アイテール
分 類 | ギリシア・ローマ神話 |
---|---|
Αἰθήρ 〔aithēr〕(アイテール)《上天》【古代ギリシア語】 | |
容 姿 | 男神。詳細不明。 |
特 徴 | 天の上で澄んで光り輝く大気を擬人化した神。 |
出 典 | ヘーシオドス『テオゴニアー』(前7世紀)など |
天高いところには澄み切って光り輝く大気がある!?
アイテールはギリシア・ローマ神話の光の神。厳密には「上天」などと訳される。古代ギリシア人は、天の中でも高い位置に澄んで光り輝く大気があると考え、アイテールはこれを擬人化した神である。夜の女神ニュクスと暗闇の神エレボスから生まれた息子で、姉妹には昼の女神ヘーメラーがいる。「夜」と「暗闇」から、まったく正反対の概念である「昼」と「光」が誕生したわけである。

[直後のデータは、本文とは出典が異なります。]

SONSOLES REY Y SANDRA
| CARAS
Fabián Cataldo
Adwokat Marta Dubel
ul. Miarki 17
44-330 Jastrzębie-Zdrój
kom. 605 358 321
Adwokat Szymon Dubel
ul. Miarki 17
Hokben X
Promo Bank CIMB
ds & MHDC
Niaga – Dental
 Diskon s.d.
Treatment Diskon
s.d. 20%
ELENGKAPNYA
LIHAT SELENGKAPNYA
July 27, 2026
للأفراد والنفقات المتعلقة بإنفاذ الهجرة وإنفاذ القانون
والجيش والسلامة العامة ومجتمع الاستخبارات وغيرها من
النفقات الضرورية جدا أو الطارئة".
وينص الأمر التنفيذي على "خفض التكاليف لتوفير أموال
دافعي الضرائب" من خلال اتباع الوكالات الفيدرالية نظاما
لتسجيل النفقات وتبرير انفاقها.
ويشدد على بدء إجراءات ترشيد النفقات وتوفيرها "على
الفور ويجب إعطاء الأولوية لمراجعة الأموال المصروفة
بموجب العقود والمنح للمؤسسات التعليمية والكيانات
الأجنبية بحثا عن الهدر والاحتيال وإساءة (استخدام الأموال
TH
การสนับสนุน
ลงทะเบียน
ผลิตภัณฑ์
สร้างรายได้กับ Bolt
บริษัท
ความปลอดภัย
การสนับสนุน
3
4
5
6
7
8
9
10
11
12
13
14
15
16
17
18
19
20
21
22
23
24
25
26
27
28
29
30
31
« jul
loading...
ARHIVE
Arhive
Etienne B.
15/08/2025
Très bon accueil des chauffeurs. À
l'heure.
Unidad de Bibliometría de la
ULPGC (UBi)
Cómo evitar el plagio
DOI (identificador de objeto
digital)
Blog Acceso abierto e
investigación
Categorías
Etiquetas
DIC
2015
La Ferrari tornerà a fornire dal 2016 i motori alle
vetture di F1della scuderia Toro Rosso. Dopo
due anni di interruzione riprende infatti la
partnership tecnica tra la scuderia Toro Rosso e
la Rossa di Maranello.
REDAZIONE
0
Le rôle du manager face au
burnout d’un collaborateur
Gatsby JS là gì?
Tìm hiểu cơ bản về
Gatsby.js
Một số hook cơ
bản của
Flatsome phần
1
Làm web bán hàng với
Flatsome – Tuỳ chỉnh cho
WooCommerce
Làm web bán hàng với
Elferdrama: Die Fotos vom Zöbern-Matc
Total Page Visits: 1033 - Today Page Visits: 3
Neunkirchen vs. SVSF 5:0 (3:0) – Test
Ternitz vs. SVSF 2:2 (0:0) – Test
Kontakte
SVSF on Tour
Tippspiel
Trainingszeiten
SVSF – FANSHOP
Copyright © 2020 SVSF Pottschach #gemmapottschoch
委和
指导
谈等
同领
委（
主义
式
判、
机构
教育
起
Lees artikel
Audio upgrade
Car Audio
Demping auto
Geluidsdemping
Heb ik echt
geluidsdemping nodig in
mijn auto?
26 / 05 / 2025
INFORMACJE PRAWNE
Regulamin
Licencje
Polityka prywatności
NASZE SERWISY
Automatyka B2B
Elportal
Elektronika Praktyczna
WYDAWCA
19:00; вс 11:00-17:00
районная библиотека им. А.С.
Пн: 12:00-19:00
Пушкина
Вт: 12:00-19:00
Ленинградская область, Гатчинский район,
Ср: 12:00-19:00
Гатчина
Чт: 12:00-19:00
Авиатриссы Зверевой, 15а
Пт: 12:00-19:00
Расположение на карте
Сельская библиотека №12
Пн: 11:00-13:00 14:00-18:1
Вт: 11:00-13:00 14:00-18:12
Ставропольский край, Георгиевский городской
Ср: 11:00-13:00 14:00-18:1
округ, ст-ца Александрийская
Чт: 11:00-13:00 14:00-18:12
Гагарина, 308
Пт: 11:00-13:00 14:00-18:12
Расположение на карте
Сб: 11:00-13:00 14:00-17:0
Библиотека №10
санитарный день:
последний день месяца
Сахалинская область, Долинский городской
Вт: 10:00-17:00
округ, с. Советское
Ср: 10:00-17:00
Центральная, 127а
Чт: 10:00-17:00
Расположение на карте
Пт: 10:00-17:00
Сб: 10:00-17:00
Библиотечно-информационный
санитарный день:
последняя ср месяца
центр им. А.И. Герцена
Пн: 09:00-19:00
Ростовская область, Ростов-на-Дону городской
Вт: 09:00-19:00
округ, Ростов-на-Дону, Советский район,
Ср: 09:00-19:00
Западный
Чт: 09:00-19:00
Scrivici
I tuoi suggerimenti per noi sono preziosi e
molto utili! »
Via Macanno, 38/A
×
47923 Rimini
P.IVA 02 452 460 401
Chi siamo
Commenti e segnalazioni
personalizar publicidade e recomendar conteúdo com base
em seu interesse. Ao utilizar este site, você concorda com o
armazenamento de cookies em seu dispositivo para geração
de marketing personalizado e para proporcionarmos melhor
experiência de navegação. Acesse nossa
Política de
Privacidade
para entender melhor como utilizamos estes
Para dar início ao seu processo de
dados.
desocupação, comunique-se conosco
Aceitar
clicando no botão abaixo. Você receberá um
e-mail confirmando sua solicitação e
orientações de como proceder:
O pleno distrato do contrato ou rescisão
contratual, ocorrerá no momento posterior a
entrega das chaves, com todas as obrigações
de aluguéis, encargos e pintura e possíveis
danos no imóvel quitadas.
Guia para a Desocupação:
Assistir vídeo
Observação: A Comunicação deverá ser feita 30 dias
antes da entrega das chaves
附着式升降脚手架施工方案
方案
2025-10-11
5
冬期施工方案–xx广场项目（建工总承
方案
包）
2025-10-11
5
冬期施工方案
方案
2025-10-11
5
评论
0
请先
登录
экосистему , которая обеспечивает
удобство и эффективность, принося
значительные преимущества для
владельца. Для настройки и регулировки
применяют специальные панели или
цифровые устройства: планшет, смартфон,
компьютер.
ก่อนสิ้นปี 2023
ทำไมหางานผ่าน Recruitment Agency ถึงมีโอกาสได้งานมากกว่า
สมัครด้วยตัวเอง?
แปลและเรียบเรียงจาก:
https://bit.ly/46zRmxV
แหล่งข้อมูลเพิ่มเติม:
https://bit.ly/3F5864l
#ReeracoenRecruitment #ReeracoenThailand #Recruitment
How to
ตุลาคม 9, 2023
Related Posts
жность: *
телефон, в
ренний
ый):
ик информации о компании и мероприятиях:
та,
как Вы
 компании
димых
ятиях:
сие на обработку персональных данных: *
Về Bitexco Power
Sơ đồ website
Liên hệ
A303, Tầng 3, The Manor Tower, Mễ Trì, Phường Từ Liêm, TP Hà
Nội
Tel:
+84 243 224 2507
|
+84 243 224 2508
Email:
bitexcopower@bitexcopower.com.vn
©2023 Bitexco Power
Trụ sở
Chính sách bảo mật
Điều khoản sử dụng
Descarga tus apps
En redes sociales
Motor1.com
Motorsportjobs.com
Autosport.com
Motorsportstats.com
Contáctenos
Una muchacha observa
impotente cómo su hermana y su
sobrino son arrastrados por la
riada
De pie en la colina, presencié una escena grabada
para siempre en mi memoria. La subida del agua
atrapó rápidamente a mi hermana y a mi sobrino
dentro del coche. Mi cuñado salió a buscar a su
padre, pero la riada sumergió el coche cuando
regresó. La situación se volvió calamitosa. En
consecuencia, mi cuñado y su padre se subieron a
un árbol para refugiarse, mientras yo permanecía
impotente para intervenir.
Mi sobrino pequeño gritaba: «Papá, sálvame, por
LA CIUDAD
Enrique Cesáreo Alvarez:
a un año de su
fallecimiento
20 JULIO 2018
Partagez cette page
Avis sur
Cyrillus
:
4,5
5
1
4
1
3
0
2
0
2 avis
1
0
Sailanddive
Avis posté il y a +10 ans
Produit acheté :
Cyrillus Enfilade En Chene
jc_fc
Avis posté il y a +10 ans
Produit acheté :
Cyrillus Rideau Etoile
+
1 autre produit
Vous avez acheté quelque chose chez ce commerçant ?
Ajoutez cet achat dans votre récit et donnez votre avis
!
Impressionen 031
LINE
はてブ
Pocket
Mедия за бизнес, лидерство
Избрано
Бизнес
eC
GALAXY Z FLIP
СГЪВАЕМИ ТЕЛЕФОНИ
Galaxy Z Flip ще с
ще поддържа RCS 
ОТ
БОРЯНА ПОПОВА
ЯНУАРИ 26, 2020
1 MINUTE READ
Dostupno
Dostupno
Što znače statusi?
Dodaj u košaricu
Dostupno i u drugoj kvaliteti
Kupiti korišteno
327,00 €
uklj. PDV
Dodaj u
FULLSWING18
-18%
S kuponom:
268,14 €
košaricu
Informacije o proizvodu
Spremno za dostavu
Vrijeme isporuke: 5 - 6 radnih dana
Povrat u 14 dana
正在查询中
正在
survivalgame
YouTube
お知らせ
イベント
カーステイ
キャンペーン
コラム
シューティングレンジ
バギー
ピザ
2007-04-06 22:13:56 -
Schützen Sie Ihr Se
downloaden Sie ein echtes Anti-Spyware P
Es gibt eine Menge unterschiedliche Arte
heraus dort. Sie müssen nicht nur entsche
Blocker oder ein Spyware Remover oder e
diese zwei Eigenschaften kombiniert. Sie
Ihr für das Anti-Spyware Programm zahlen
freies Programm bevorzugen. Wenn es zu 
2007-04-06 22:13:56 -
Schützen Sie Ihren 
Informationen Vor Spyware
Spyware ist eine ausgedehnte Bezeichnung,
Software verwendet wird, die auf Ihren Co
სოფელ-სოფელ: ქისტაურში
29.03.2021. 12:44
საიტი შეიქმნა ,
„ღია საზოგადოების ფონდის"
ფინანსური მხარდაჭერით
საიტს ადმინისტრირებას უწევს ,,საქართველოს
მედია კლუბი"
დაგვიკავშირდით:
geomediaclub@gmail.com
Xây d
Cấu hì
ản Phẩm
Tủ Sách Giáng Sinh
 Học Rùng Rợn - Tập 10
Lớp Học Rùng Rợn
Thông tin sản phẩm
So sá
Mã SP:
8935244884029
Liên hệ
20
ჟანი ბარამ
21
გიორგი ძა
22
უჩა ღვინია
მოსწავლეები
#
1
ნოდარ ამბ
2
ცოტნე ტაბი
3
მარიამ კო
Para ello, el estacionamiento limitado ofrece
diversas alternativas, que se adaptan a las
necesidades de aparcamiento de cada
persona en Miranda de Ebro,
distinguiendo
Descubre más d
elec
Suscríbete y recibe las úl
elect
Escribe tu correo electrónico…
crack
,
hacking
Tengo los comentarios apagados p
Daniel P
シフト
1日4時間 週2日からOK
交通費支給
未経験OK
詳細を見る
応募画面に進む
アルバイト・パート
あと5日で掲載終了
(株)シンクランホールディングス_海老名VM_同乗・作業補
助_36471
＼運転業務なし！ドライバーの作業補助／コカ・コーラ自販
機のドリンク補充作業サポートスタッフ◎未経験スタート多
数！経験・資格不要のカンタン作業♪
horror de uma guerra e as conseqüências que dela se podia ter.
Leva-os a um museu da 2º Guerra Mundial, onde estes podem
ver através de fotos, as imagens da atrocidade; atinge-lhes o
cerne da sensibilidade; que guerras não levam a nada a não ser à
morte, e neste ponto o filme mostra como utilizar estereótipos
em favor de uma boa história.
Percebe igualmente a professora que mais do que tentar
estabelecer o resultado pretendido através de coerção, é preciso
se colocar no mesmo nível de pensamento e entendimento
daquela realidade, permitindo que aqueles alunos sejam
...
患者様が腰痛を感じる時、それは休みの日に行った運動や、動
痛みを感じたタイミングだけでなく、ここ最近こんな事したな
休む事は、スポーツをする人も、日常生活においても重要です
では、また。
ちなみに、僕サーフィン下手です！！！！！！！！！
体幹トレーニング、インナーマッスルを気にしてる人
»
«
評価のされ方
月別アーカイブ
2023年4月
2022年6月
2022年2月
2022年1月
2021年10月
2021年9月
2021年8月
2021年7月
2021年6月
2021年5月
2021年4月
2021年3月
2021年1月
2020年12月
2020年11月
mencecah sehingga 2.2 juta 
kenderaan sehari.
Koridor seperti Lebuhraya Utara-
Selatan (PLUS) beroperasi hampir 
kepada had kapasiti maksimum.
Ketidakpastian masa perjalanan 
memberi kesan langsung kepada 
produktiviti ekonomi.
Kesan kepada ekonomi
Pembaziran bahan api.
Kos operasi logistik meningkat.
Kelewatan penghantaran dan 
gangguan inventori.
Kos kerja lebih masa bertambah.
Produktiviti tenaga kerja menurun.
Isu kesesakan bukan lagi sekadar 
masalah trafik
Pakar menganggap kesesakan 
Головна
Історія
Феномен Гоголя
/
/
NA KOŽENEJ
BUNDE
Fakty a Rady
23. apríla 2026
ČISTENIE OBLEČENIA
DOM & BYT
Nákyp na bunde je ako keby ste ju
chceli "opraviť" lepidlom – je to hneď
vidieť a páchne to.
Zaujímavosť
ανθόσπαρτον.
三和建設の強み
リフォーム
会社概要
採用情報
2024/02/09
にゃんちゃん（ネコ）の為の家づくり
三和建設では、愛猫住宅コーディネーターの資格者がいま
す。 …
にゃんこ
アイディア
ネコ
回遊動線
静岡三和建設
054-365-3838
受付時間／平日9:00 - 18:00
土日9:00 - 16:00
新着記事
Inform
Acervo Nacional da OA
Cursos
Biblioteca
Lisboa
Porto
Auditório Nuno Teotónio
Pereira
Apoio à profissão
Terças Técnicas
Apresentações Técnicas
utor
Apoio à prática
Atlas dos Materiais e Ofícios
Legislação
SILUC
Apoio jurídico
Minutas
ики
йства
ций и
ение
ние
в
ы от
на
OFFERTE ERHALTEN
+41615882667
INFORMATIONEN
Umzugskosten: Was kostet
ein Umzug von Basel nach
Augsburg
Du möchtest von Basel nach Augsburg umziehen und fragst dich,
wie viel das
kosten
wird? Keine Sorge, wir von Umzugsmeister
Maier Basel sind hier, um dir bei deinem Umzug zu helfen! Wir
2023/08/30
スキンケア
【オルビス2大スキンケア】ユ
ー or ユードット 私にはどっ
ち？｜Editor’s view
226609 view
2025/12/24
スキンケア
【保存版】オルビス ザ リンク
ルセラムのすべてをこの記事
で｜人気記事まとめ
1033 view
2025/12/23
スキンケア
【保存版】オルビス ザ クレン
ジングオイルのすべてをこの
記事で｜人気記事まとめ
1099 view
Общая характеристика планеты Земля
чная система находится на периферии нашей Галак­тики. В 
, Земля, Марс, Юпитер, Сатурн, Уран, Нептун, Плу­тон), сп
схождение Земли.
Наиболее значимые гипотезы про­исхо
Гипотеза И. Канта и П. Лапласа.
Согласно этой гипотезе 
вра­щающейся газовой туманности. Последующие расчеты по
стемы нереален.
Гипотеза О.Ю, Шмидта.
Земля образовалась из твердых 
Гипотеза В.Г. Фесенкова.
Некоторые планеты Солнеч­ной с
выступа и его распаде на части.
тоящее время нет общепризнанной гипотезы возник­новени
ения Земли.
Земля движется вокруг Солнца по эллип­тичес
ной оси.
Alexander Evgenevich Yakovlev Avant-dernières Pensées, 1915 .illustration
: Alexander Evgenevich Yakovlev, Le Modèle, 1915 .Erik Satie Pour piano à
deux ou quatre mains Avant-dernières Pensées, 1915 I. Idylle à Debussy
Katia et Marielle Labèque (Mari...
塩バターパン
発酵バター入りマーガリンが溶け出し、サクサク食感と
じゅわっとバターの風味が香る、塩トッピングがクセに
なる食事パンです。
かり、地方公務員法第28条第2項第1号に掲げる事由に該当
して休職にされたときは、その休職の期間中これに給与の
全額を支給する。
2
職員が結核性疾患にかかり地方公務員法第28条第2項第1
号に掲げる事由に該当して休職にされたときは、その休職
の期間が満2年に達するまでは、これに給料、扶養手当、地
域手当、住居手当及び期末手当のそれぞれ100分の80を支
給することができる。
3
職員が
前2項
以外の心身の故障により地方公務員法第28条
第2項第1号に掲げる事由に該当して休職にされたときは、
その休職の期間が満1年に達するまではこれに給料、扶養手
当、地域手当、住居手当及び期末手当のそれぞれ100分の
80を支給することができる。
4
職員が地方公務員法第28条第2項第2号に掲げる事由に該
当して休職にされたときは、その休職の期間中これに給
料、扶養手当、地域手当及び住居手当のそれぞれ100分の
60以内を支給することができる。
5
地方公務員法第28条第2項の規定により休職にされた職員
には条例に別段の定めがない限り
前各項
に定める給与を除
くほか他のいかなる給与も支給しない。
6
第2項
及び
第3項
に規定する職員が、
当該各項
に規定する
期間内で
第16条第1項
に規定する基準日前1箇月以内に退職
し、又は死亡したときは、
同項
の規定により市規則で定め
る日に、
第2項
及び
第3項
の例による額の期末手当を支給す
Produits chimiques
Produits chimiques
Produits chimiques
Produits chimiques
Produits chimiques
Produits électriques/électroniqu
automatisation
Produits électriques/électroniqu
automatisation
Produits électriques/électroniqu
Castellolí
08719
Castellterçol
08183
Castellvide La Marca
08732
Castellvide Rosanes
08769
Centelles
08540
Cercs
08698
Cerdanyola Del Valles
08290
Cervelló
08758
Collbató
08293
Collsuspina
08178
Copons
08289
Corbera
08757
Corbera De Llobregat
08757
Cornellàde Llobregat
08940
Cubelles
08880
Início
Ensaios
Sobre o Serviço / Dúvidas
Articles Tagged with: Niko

アイテールは神話によっては天空神のウーラノスと混同され、同一視されることもある。しかし、ウーラノスは「星散り映えたる」と表現されるように、どちらかと言えば、暗い天のイメージを持っている。
古代ギリシア人の世界観を解説!?
古代ギリシア人は、大地を円盤のようなものだと考えていて、その上方にはウーラノス(天)があり、下方にはタルタロス(奈落)があると考えていた。そして、天の上部には澄んで輝くアイテールがあり、奈落の底には暗く淀んだエレボスがあると考えていた。
ニュクス(夜)とヘーメラー(昼)で母と娘で対になっているのと同様に、エレボス(闇)とアイテール(光)で父と息子で対になっている。